Devo ammettere che non amo particolarmente il genere giallo, ma sono contenta di essere andata al cinema a vedere questo film con le aspettative di un film giallo. In questo modo tutto quello che ho visto è stata una sorpresa: non sarò certo io a svelare la trama se per caso qualcuno ancora il film non l’ha visto, ma la storia è costellata di personaggi disabili, che spesso non intervengono neppure nelle vicende dell’omicidio, e restano solo come contorno generico per caratterizzare i vari personaggi. C’è il pazzo del paese, c’è il padre del pazzo che è in carrozzina, c’è la moglie del commissario che ha una malattia degenerativa, c’è la vittima che ha una neoplasia che l’avrebbe portata all’invalidità, c’è lo stesso commissario che ha una dermatite atipica che gli procura vari handicap… E c’è una famiglia, che con assoluta sobrietà mostra quanto è difficile a volte convivere con la disabilità.

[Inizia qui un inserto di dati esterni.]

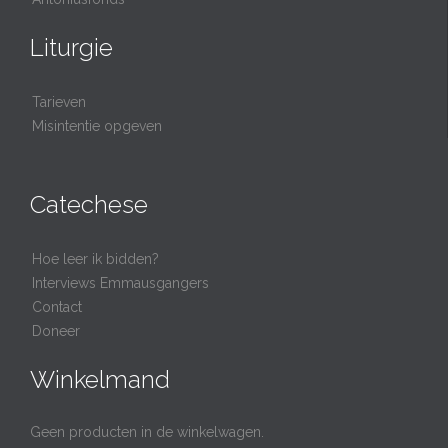
Liturgie
Tarieven
Misintentie opgeven
Catechese
Hoe leer ik bidden?
Interviews Emmausgangers
Contact
Doneer
Winkelmand
Geen producten in de winkelwagen.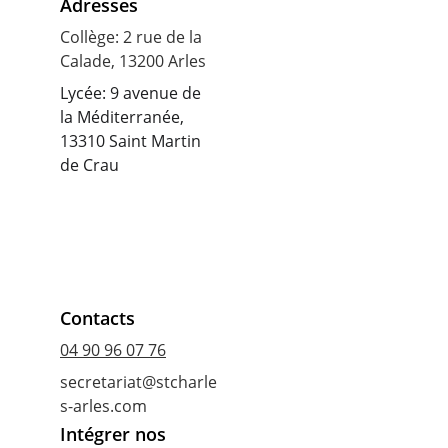
Adresses
Collège: 2 rue de la 
Calade, 13200 Arles
Lycée: 9 avenue de 
la Méditerranée, 
13310 Saint Martin 
de Crau
Contacts
04 90 96 07 76
secretariat@stcharle
s-arles.com
Intégrer nos 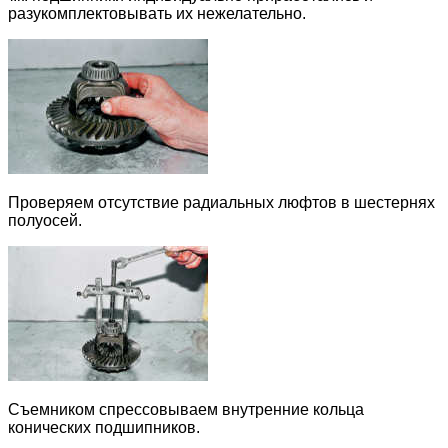
разукомплектовывать их нежелательно.
Проверяем отсутствие радиальных люфтов в шестернях
полуосей.
Съемником спрессовываем внутренние кольца
конических подшипников.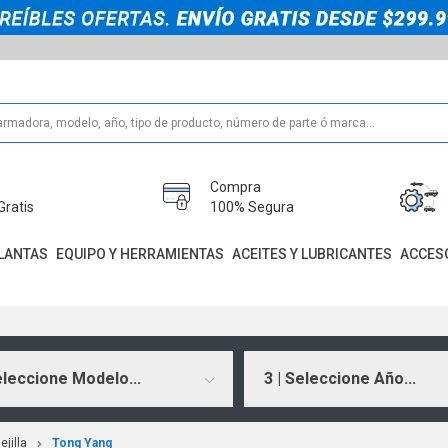
Compra
Gratis
100% Segura
LANTAS
EQUIPO Y HERRAMIENTAS
ACEITES Y LUBRICANTES
ACCES
eleccione Modelo...
3 | Seleccione Año...
jilla
Tong Yang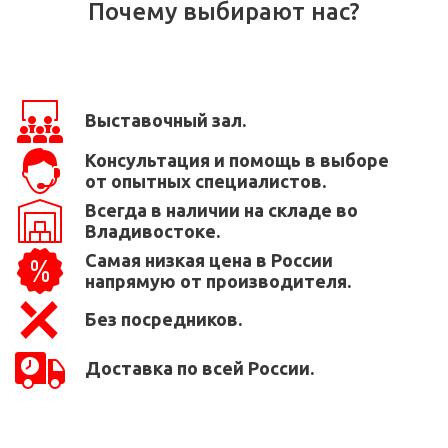
Почему выбирают нас?
Выставочный зал.
Консультация и помощь в выборе
от опытных специалистов.
Всегда в наличии на складе во
Владивостоке.
Самая низкая цена в России
напрямую от производителя.
Без посредников.
Доставка по всей России.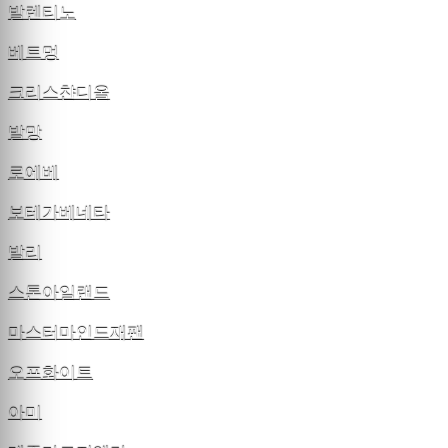
발렌티노
베트멍
크리스챤디올
발망
로에베
보테가베네타
발리
스톤아일랜드
마스터마인드재팬
오프화이트
아미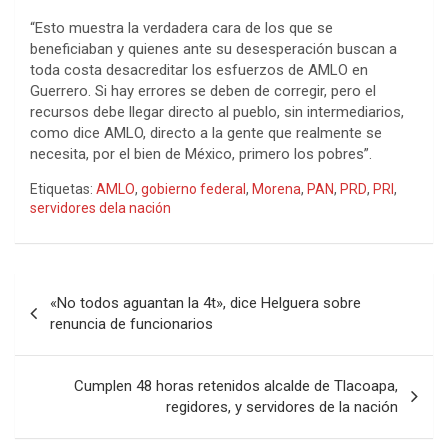
“Esto muestra la verdadera cara de los que se
beneficiaban y quienes ante su desesperación buscan a
toda costa desacreditar los esfuerzos de AMLO en
Guerrero. Si hay errores se deben de corregir, pero el
recursos debe llegar directo al pueblo, sin intermediarios,
como dice AMLO, directo a la gente que realmente se
necesita, por el bien de México, primero los pobres”.
Etiquetas:
AMLO
,
gobierno federal
,
Morena
,
PAN
,
PRD
,
PRI
,
servidores dela nación
Navegación
«No todos aguantan la 4t», dice Helguera sobre
de
renuncia de funcionarios
entradas
Cumplen 48 horas retenidos alcalde de Tlacoapa,
regidores, y servidores de la nación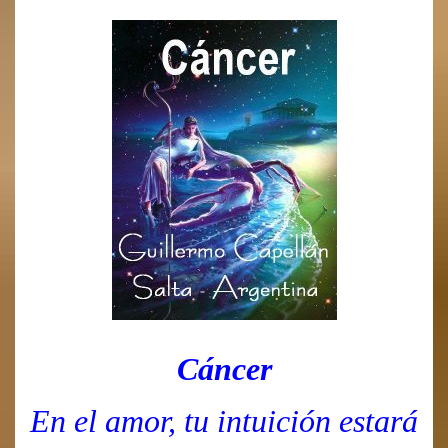
Cáncer
En el amor, tu intuición estará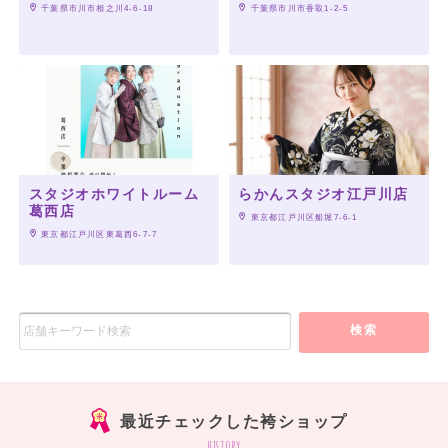
 千葉県市川市相之川4-6-18
 千葉県市川市香取1-2-5
スタジオホワイトルーム
らかんスタジオ江戸川店
葛西店
 東京都江戸川区船堀7-6-1
 東京都江戸川区東葛西6-7-7
検索
最近チェックした袴ショップ
history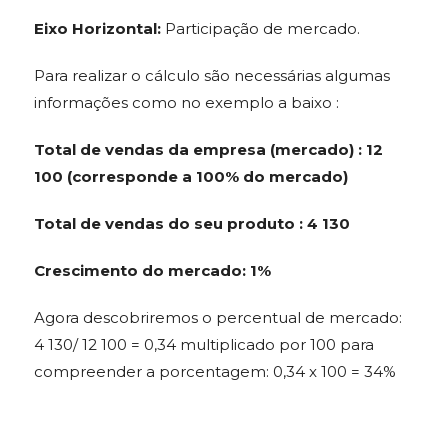
Eixo Horizontal:
Participação de mercado.
Para realizar o cálculo são necessárias algumas
informações como no exemplo a baixo :
Total de vendas da empresa (mercado) : 12
100 (corresponde a 100% do mercado)
Total de vendas do seu produto : 4 130
Crescimento do mercado: 1%
Agora descobriremos o percentual de mercado:
4 130/ 12 100 = 0,34 multiplicado por 100 para
compreender a porcentagem: 0,34 x 100 = 34%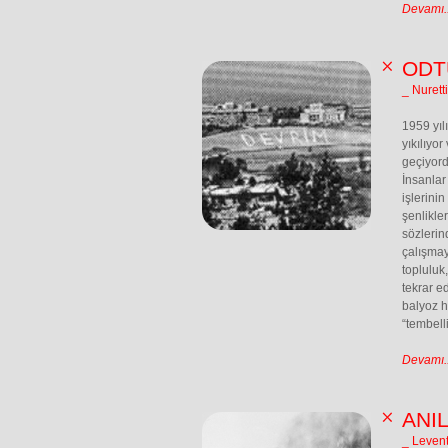
Devamı..
ODT
_ Nurett
1959 yıl
yıkılıyo
geçiyord
İnsanlar
işlerini
şenlikler
sözlerin
çalışmay
topluluk,
tekrar e
balyoz h
“tembell
Devamı..
ANI
_ Leven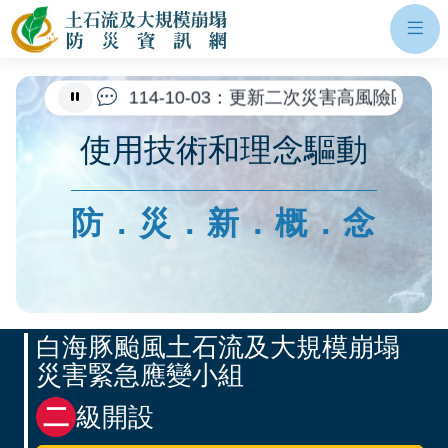
網站主選單
土石流及大規模崩塌防災資訊網
115-02-09：因應桃園市龜山區文
開
114-10-16：公告114年優質自主
114-10-03：更新二次災害高風險區
使用技術和理念驅動
防．災．新．概．念
應變開設專區
白海豚颱風土石流及大規模崩塌
災害緊急應變小組
二
級開設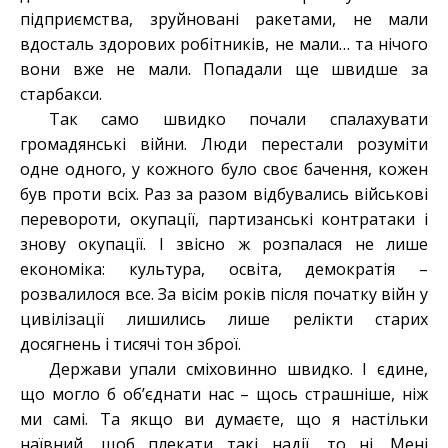
підприємства, зруйновані ракетами, не мали
вдосталь здорових робітників, не мали… та нічого
вони вже не мали. Попадали ще швидше за
старбакси.
Так само швидко почали спалахувати
громадянські війни. Люди перестали розуміти
одне одного, у кожного було своє бачення, кожен
був проти всіх. Раз за разом відбувались військові
перевороти, окупації, партизанські контратаки і
знову окупації. І звісно ж розпалася не лише
економіка: культура, освіта, демократія –
розвалилося все. За вісім років після початку війн у
цивілізації лишились лише релікти старих
досягнень і тисячі тон зброї.
Держави упали сміховинно швидко. І єдине,
що могло б об’єднати нас – щось страшніше, ніж
ми самі. Та якщо ви думаєте, що я настільки
наївний, щоб плекати такі надії, то ні. Мені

La disabilità è quindi trattata non in contesti dedicati alla disabilità, ma semplicemente come fattore che può esistere in alcune famiglie di un paese o di una città, senza che per questo la vicenda venga necessariamente a intrecciarsi con essa. Esemplare, tra tutte, la scena in cui il commissario chiede all’uomo in carrozzina se il furgone è il suo, e l’uomo risponde: “Certo! Non ha visto che è adattato con i comandi di guida al volante?”. Esemplare perché viene finalmente reso pubblico che anche la persona in carrozzina può guidare, e che esiste una patente speciale con degli adattamenti per chi ha qualche deficit, e che questi adattamenti non sono poi così introvabili o fuori dal mondo. Il tutto raccontato in maniera perfettamente normale, come se a qualsiasi altro “normodotato” in qualsiasi altro film giallo o film generico venisse chiesto: “È sua quella macchina?”.
Ma la cosa bella è che i mass media, nei vari mesi, non hanno mai descritto quanta disabilità ci fosse nel film. L’essere inserito nel genere giallo ha preservato il film da tutto il pietismo o eroismo che contraddistingue i commenti di film sulla disabilità. Se si sa già che si va a vedere un film sulla disabilità, si è già portati a vedere il tutto con occhi diversi. Quando invece la disabilità non è annunciata, essa entra in scena in maniera talmente sobria che non si rimane turbati dalla diversità. O impietositi da essa. O costretti a pensare: “Però! Che coraggio”. E la cosa ancora più bella è che quando la disabilità in un film non è annunciata, è proprio la volta che la disabilità è raccontata bene.